Population (June 2025)
- • Total: 570
- • Density: 35/km^{2} (91/sq mi)

= Omata =

Settlement in Taranaki Region, New Zealand

Omata is a locality in Taranaki, in the western North Island of New Zealand. It is located on State Highway 45 just southwest of New Plymouth. Omata and Western New Plymouth are adjacent to the Tapuae Marine Reserve.

The area was the site of the Omata Stockade, built to house soldiers during tensions at the time of the First Taranaki War in 1860–61, and is near the site of the Battle of Waireka on 28 March 1860. The stockade, designed and constructed by local settlers, was built on the site of Ngāturi Pā. In August 1860, most of Omata village was burnt down during the war. Troops were stationed at the stockade until 1866, and it was demolished by farmers and the remains auctioned off in late 1867.

==Demographics==
Omata statistical area covers 16.25 km2 and had an estimated population of as of with a population density of people per km^{2}.

Omata had a population of 555 in the 2023 New Zealand census, an increase of 90 people (19.4%) since the 2018 census, and an increase of 153 people (38.1%) since the 2013 census. There were 279 males and 276 females in 201 dwellings. 2.2% of people identified as LGBTIQ+. The median age was 45.0 years (compared with 38.1 years nationally).
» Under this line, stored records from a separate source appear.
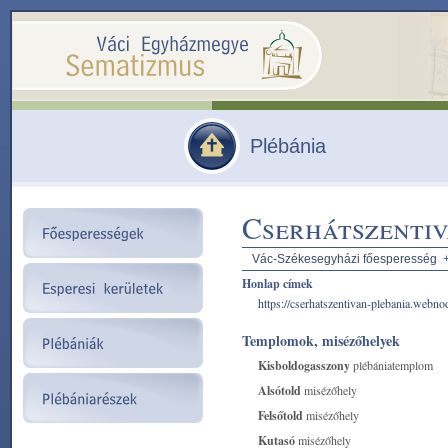
Plébánia
Cserhátszentiv
Vác-Székesegyházi főesperesség
Honlap címek
https://cserhatszentivan-plebania.webno
Templomok, misézőhelyek
Kisboldogasszony
plébániatemplom
Alsótold
misézőhely
Felsőtold
misézőhely
Kutasó
misézőhely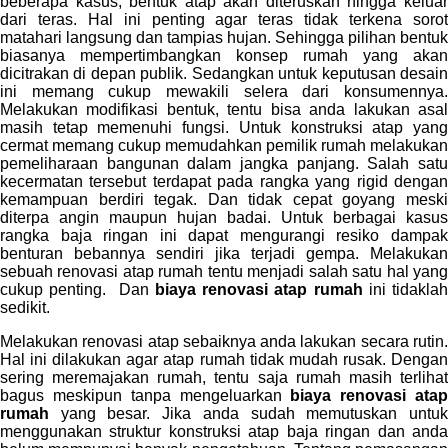
beberapa kasus, bentuk atap akan diteruskan hingga keluar
dari teras. Hal ini penting agar teras tidak terkena sorot
matahari langsung dan tampias hujan. Sehingga pilihan bentuk
biasanya mempertimbangkan konsep rumah yang akan
dicitrakan di depan publik. Sedangkan untuk keputusan desain
ini memang cukup mewakili selera dari konsumennya.
Melakukan modifikasi bentuk, tentu bisa anda lakukan asal
masih tetap memenuhi fungsi. Untuk konstruksi atap yang
cermat memang cukup memudahkan pemilik rumah melakukan
pemeliharaan bangunan dalam jangka panjang. Salah satu
kecermatan tersebut terdapat pada rangka yang rigid dengan
kemampuan berdiri tegak. Dan tidak cepat goyang meski
diterpa angin maupun hujan badai. Untuk berbagai kasus
rangka baja ringan ini dapat mengurangi resiko dampak
benturan bebannya sendiri jika terjadi gempa. Melakukan
sebuah renovasi atap rumah tentu menjadi salah satu hal yang
cukup penting. Dan
biaya renovasi atap rumah
ini tidakla
sedikit.
Melakukan renovasi atap sebaiknya anda lakukan secara rutin.
Hal ini dilakukan agar atap rumah tidak mudah rusak. Dengan
sering meremajakan rumah, tentu saja rumah masih terlihat
bagus meskipun tanpa mengeluarkan
biaya renovasi ata
rumah
yang besar. Jika anda sudah memutuskan untu
menggunakan struktur konstruksi atap baja ringan dan anda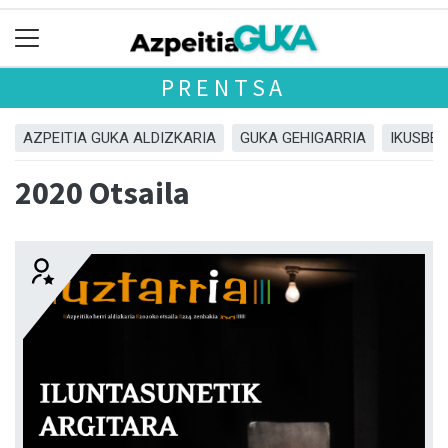
PRENTSA
AZPEITIA GUKA ALDIZKARIA
GUKA GEHIGARRIA
IKUSBE
2020 Otsaila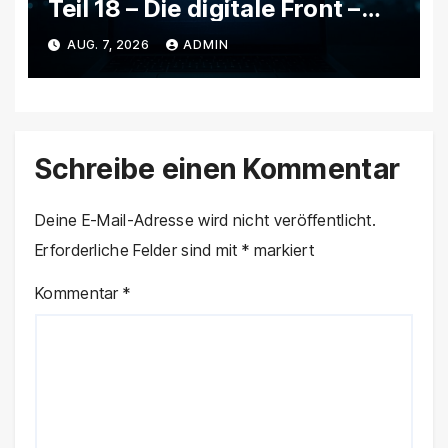
Teil 18 – Die digitale Front –
Wie rechte Netzwerke,
AUG. 7, 2026
ADMIN
Trollfarmen und Bots Putins
Agenda in Deutschland
verstärken
Schreibe einen Kommentar
Deine E-Mail-Adresse wird nicht veröffentlicht.
Erforderliche Felder sind mit
*
markiert
Kommentar
*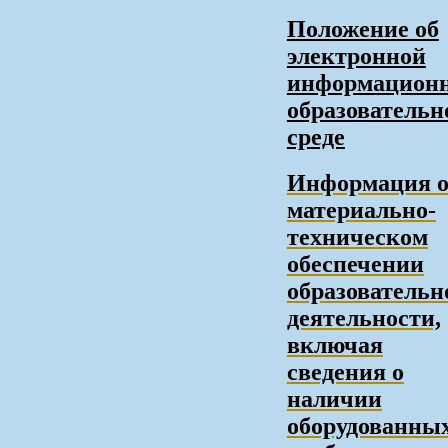
Положение об
электронной
информацион
образовательн
среде
Информация 
материально-
техническом
обеспечении
образовательн
деятельности,
включая
сведения о
наличии
оборудованны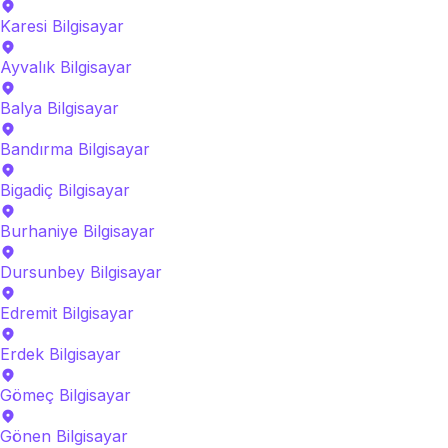
Karesi
Bilgisayar
Ayvalık
Bilgisayar
Balya
Bilgisayar
Bandırma
Bilgisayar
Bigadiç
Bilgisayar
Burhaniye
Bilgisayar
Dursunbey
Bilgisayar
Edremit
Bilgisayar
Erdek
Bilgisayar
Gömeç
Bilgisayar
Gönen
Bilgisayar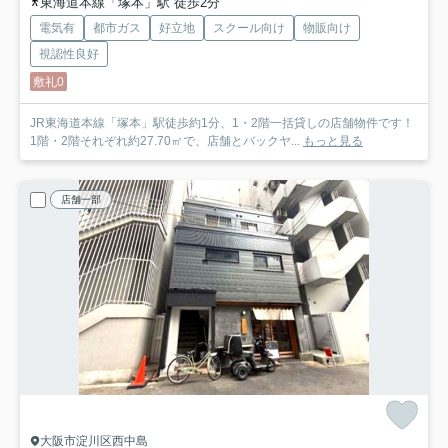
東海道本線「塚本」駅 徒歩2分
電気有
都市ガス
好立地
スクール向け
物販向け
視認性良好
敷礼0
JR東海道本線「塚本」駅徒歩約1分、1・2階一括貸しの店舗物件です！
1階・2階それぞれ約27.70㎡で、店舗とバックヤ...
もっと見る
店舗一部
大阪市淀川区西中島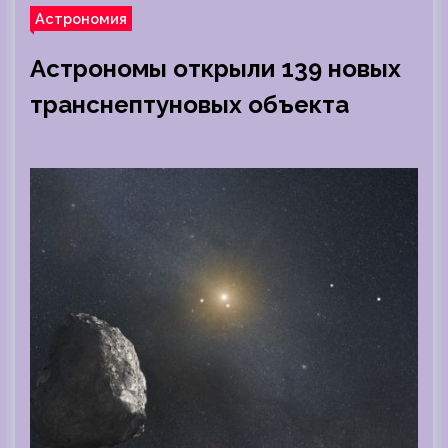
Астрономия
Астрономы открыли 139 новых
транснептуновых объекта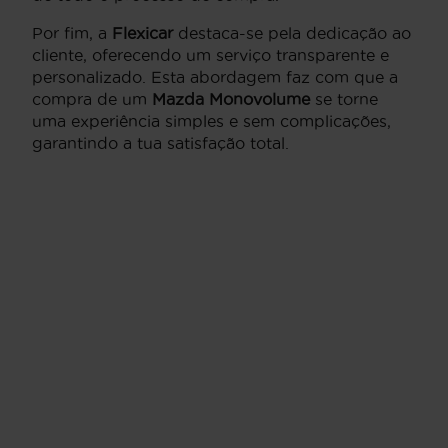
Por fim, a
Flexicar
destaca-se pela dedicação ao
cliente, oferecendo um serviço transparente e
personalizado. Esta abordagem faz com que a
compra de um
Mazda Monovolume
se torne
uma experiência simples e sem complicações,
garantindo a tua satisfação total.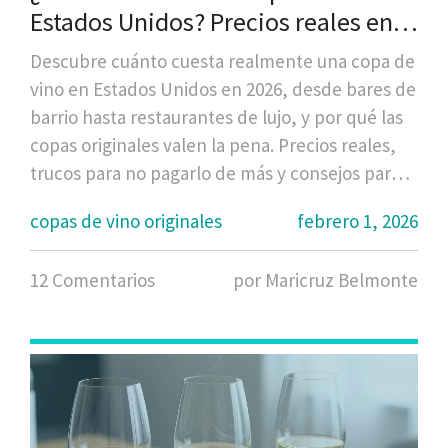
Estados Unidos? Precios reales en
bares, restaurantes y tiendas
Descubre cuánto cuesta realmente una copa de
vino en Estados Unidos en 2026, desde bares de
barrio hasta restaurantes de lujo, y por qué las
copas originales valen la pena. Precios reales,
trucos para no pagarlo de más y consejos para
elegir.
copas de vino originales
febrero 1, 2026
12 Comentarios
por Maricruz Belmonte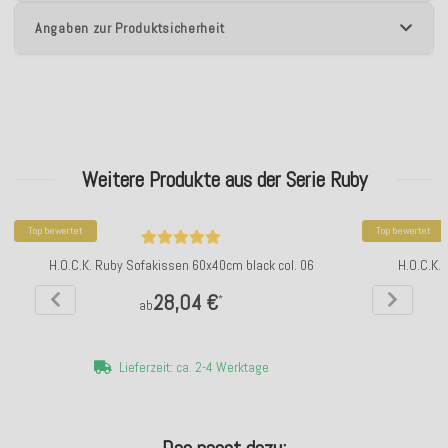
Angaben zur Produktsicherheit
Weitere Produkte aus der Serie Ruby
Top bewertet
Top bewertet
H.O.C.K. Ruby Sofakissen 60x40cm black col. 06
H.O.C.K.
28,04 €
*
ab
Lieferzeit: ca. 2-4 Werktage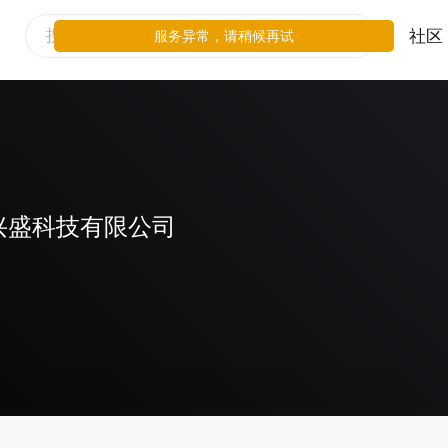
社区
服务异常，请稍候再试
兴盛科技有限公司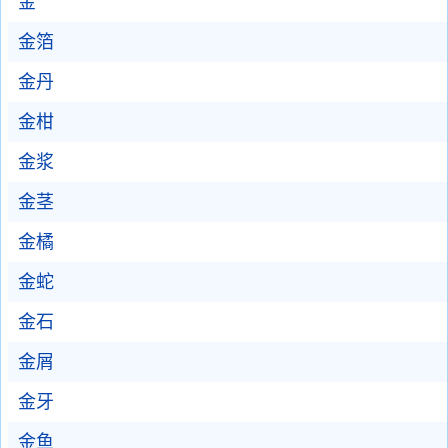
金
金箔
金丹
金柑
金浆
金茎
金橘
金蛇
金石
金屑
金牙
金鱼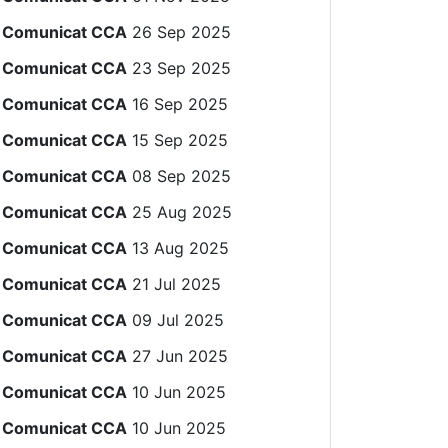
Comunicat CCA
26 Sep 2025
Comunicat CCA
23 Sep 2025
Comunicat CCA
16 Sep 2025
Comunicat CCA
15 Sep 2025
Comunicat CCA
08 Sep 2025
Comunicat CCA
25 Aug 2025
Comunicat CCA
13 Aug 2025
Comunicat CCA
21 Jul 2025
Comunicat CCA
09 Jul 2025
Comunicat CCA
27 Jun 2025
Comunicat CCA
10 Jun 2025
Comunicat CCA
10 Jun 2025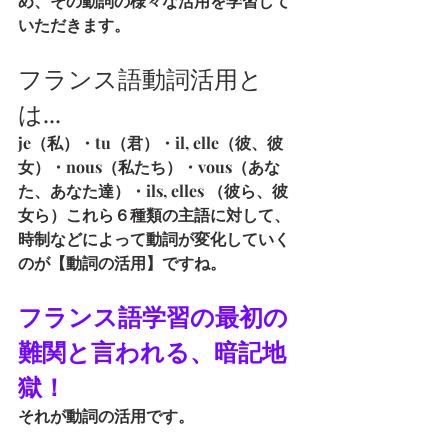
め、その動詞の様々な活用を学習して
いただきます。
フランス語動詞活用と
は...
je（私）・tu（君）・il, elle（彼、彼
女）・nous（私たち）・vous（あな
た、あなた達）・ils, elles （彼ら、彼
女ら）これら６種類の主語に対して、
時制などによって動詞が変化していく
のが【動詞の活用】ですね。
フランス語学習の最初の
難関と言われる、暗記地
獄！
それが動詞の活用です。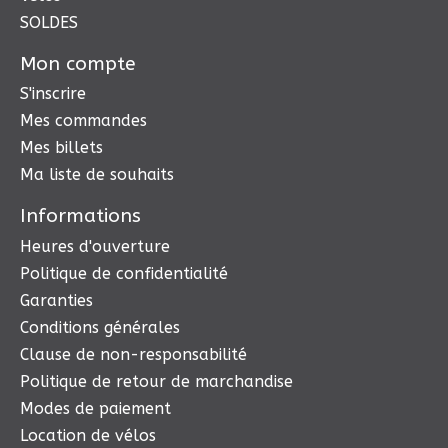
SOLDES
Mon compte
S'inscrire
Mes commandes
Mes billets
Ma liste de souhaits
Informations
Heures d'ouverture
Politique de confidentialité
Garanties
Conditions générales
Clause de non-responsabilité
Politique de retour de marchandise
Modes de paiement
Location de vélos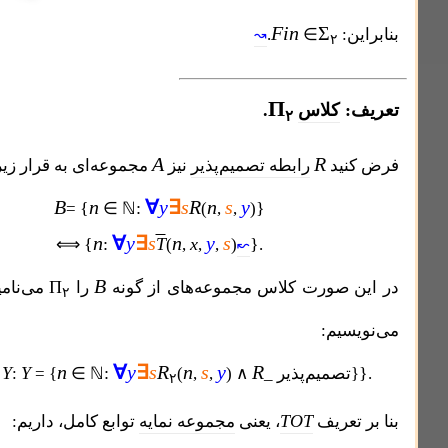
Fin
Σ
:
∈
.
↝
۲
Π
کلاس
.
۲
A
R
ید
رابطه تصمیم‌پذیر
نیز
مجموعه‌ای به قرار زیر باشد:
B
n
∀
y
∃
s
R
n
s
y
{
:
}
=
∈ ℕ
(
,
,
)
n
∀
y
∃
s
n
y
s
{
:
T
x
}
⟺
(
,
,
,
)
.
↜
B
Π
صورت کلاس مجموعه‌های از گونه
را
می‌نامیم. بنابراین،
۲
یم:
n
∀
y
∃
s
R
n
s
y
R
Π
{
Y
Y
:
↔
:
= {
∈ ℕ
(
,
,
) ∧
۲
۲
TOT
عریف
، یعنی
مجموعه نمایه
توابع کامل، داریم: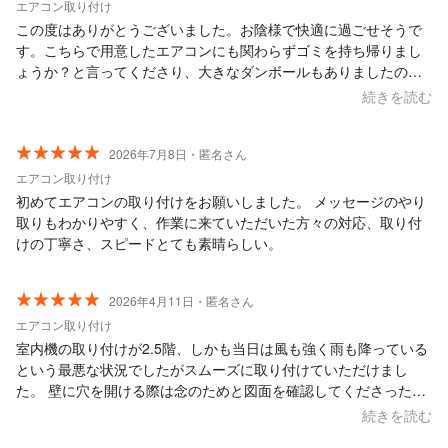
エアコン取り付け
この度はありがとうございました。お陰様で快適に過ごせそうで
す。こちらで用意したエアコンにも関わらずゴミを持ち帰りまし
ょうか？と言ってくださり、大きなダンボールもありましたので
大変助かりました。 ありがとうございました。
続きを読む
2026年7月8日・匿名さん
エアコン取り付け
初めてエアコンの取り付けをお願いしました。 メッセージのやり
取りもわかりやすく、作業に来ていただいた方々の対応、取り付
けの丁寧さ、スピードとても素晴らしい。
2026年4月11日・匿名さん
エアコン取り付け
室内機の取り付けが2.5階、しかも当日は風も強く雨も降っている
という最悪な状況でしたがスムーズに取り付けていただけまし
た。 壁に穴を開ける際は念のためと図面を確認してくださった
り、外の作業後は目視で確認できない高い箇所の出来上がりを写
続きを読む
真に撮って見せてくださったりと、終始丁寧な対応がよかったで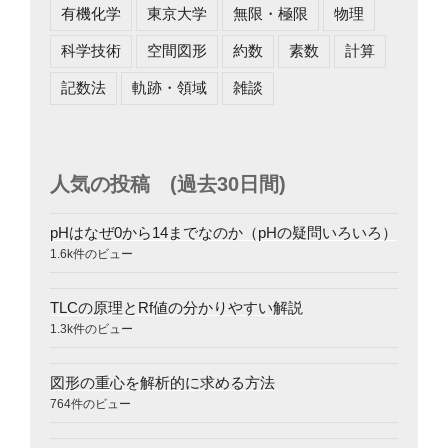
有機化学
東京大学
無限・極限
物理
科学技術
空間図形
約数
素数
計算
記数法
軌跡・領域
雑談
人気の投稿 (過去30日間)
pHはなぜ0から14までなのか（pHの疑問いろいろ）
1.6k件のビュー
TLCの原理とRf値の分かりやすい解説
1.3k件のビュー
図形の重心を解析的に求める方法
764件のビュー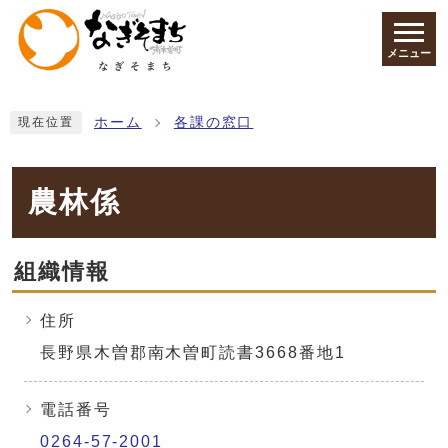
ページの先頭です
メニュー
ここから本文です
ホーム
各課の窓口
現在位置
農林係
組織情報
住所
長野県木曽郡南木曽町読書3668番地1
電話番号
0264-57-2001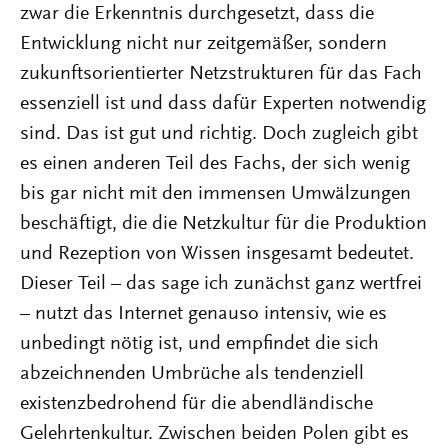
zwar die Erkenntnis durchgesetzt, dass die
Entwicklung nicht nur zeitgemäßer, sondern
zukunftsorientierter Netzstrukturen für das Fach
essenziell ist und dass dafür Experten notwendig
sind. Das ist gut und richtig. Doch zugleich gibt
es einen anderen Teil des Fachs, der sich wenig
bis gar nicht mit den immensen Umwälzungen
beschäftigt, die die Netzkultur für die Produktion
und Rezeption von Wissen insgesamt bedeutet.
Dieser Teil – das sage ich zunächst ganz wertfrei
– nutzt das Internet genauso intensiv, wie es
unbedingt nötig ist, und empfindet die sich
abzeichnenden Umbrüche als tendenziell
existenzbedrohend für die abendländische
Gelehrtenkultur. Zwischen beiden Polen gibt es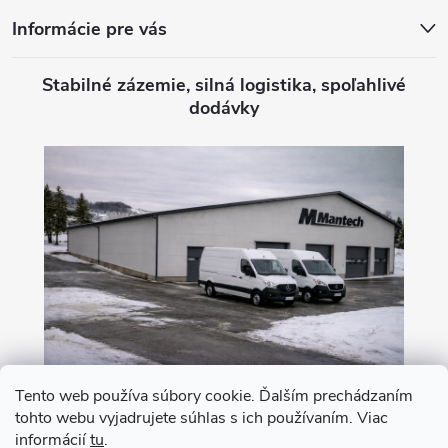
Informácie pre vás
Stabilné zázemie, silná logistika, spoľahlivé
dodávky
Tento web používa súbory cookie. Ďalším prechádzaním
tohto webu vyjadrujete súhlas s ich používaním. Viac
Nákup na leasing s 0% akontáciou
informácií
tu
.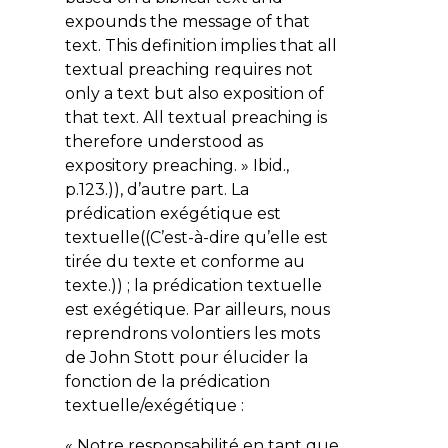
expounds the message of that
text. This definition implies that all
textual preaching requires not
only a text but also exposition of
that text. All textual preaching is
therefore understood as
expository preaching. »
Ibid
.,
p.123.)), d’autre part. La
prédication exégétique est
textuelle((C’est-à-dire qu’elle est
tirée du texte et conforme au
texte.)) ; la prédication textuelle
est exégétique. Par ailleurs, nous
reprendrons volontiers les mots
de John Stott pour élucider la
fonction de la prédication
textuelle/exégétique :
« Notre responsabilité en tant que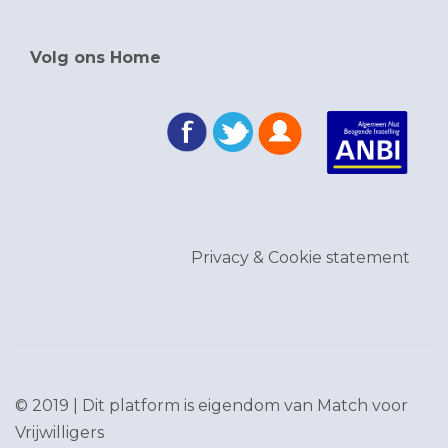
Volg ons Home
Privacy & Cookie statement
© 2019 | Dit platform is eigendom van
Match voor
Vrijwilligers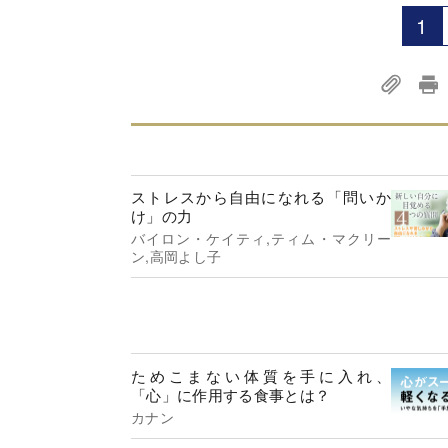
1
ストレスから自由になれる「問いか
け」の力
バイロン・ケイティ,ティム・マクリー
ン,高岡よし子
ためこまない体質を手に入れ、
「心」に作用する食事とは？
カナン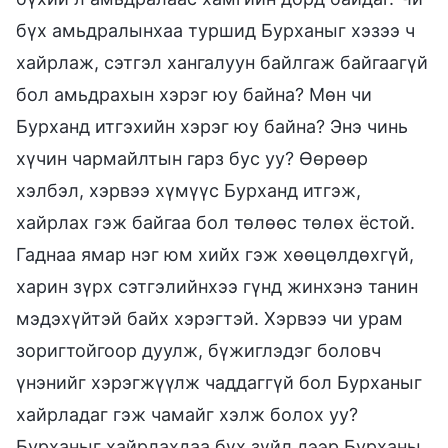
бүх амьдралынхаа туршид Бурханыг хэзээ ч
хайрлаж, сэтгэл хангалуун байлгаж байгаагүй
бол амьдрахын хэрэг юу байна? Мөн чи
Бурханд итгэхийн хэрэг юу байна? Энэ чинь
хүчин чармайлтын гарз бус уу? Өөрөөр
хэлбэл, хэрвээ хүмүүс Бурханд итгэж,
хайрлах гэж байгаа бол төлөөс төлөх ёстой.
Гаднаа ямар нэг юм хийх гэж хөөцөлдөхгүй,
харин зүрх сэтгэлийнхээ гүнд жинхэнэ танин
мэдэхүйтэй байх хэрэгтэй. Хэрвээ чи урам
зоригтойгоор дуулж, бүжиглэдэг боловч
үнэнийг хэрэгжүүлж чаддаггүй бол Бурханыг
хайрладаг гэж чамайг хэлж болох уу?
Бурханыг хайрлахдаа бүх зүйл дээр Бурханы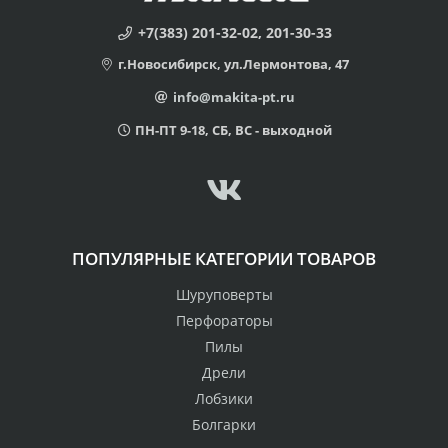
+7(383) 201-32-02, 201-30-33
г.Новосибирск, ул.Лермонтова, 47
info@makita-pt.ru
ПН-ПТ 9-18, СБ, ВС - выходной
ПОПУЛЯРНЫЕ КАТЕГОРИИ ТОВАРОВ
Шуруповерты
Перфораторы
Пилы
Дрели
Лобзики
Болгарки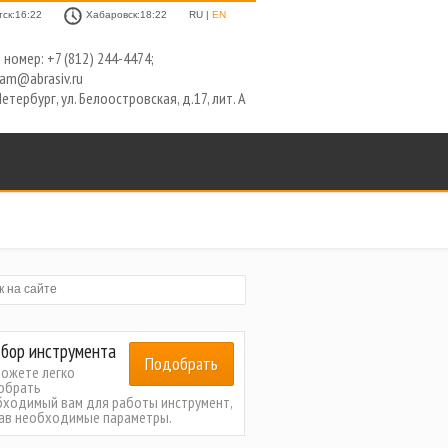
тск:16:22
Хабаровск:18:22
RU |
EN
номер: +7 (812) 244-4474;
kam@abrasiv.ru
етербург, ул. Белоостровская, д.17, лит. А
бор инструмента
Подобрать
можете легко
обрать
бходимый вам для работы инструмент,
зав необходимые параметры.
There were 111 people (20.0%) aged under 15 years, 78 (14.1%) aged 15 to 29, 249 (44.9%) aged 30 to 64, and 114 (20.5%) aged 65 or older.

People could identify as more than one ethnicity. The results were 93.0% European (Pākehā); 13.0% Māori; 1.6% Pasifika; 3.2% Asian; 0.5% Middle Eastern, Latin American and African New Zealanders (MELAA); and 1.6% other, which includes people giving their ethnicity as "New Zealander". English was spoken by 96.8%, Māori by 2.7%, Samoan by 0.5%, and other languages by 7.0%. No language could be spoken by 1.6% (e.g. too young to talk). The percentage of people born overseas was 16.2, compared with 28.8% nationally.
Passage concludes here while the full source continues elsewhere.